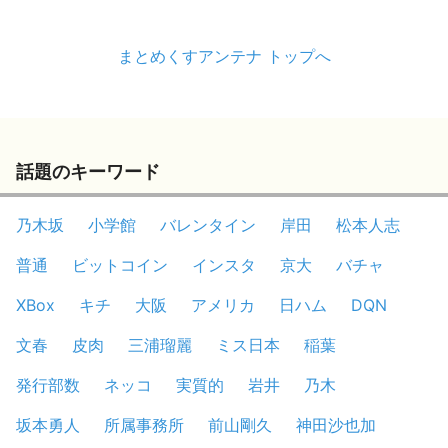
まとめくすアンテナ トップへ
話題のキーワード
乃木坂
小学館
バレンタイン
岸田
松本人志
普通
ビットコイン
インスタ
京大
バチャ
XBox
キチ
大阪
アメリカ
日ハム
DQN
文春
皮肉
三浦瑠麗
ミス日本
稲葉
発行部数
ネッコ
実質的
岩井
乃木
坂本勇人
所属事務所
前山剛久
神田沙也加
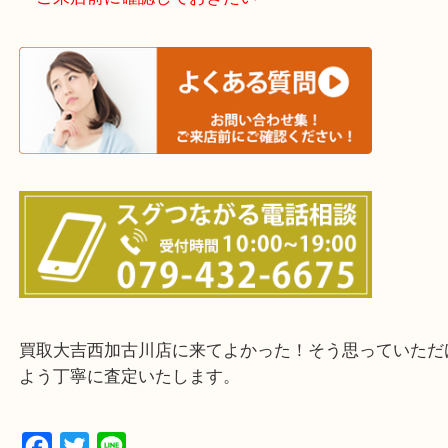
加古川市・加古郡 稲美町 播磨町・高砂市
三木市・西脇市・加東市・明石市・多古郡 多古町
・ご来店前に確認しておきたい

□ □ □ □ □

- [Your instructions]:
Copy the listing exactly. Leave the pictures out.

- [Completed task]:
まとめくすアンテナ トップへ
話題のキーワード
乃木坂
小学館
バレンタイン
岸田
松本人志
普通
ビットコイン
インスタ
京大
バチャ
XBox
キチ
大阪
アメリカ
日ハム
DQN
文春
皮肉
三浦瑠麗
ミス日本
稲葉
発行部数
ネッコ
実質的
岩井
乃木
坂本勇人
所属事務所
前山剛久
神田沙也加
加古川市・加古郡 稲美町 播磨町・高砂市
三木市・西脇市・加東市・明石市・多古郡 多古町
・ご来店前に確認しておきたい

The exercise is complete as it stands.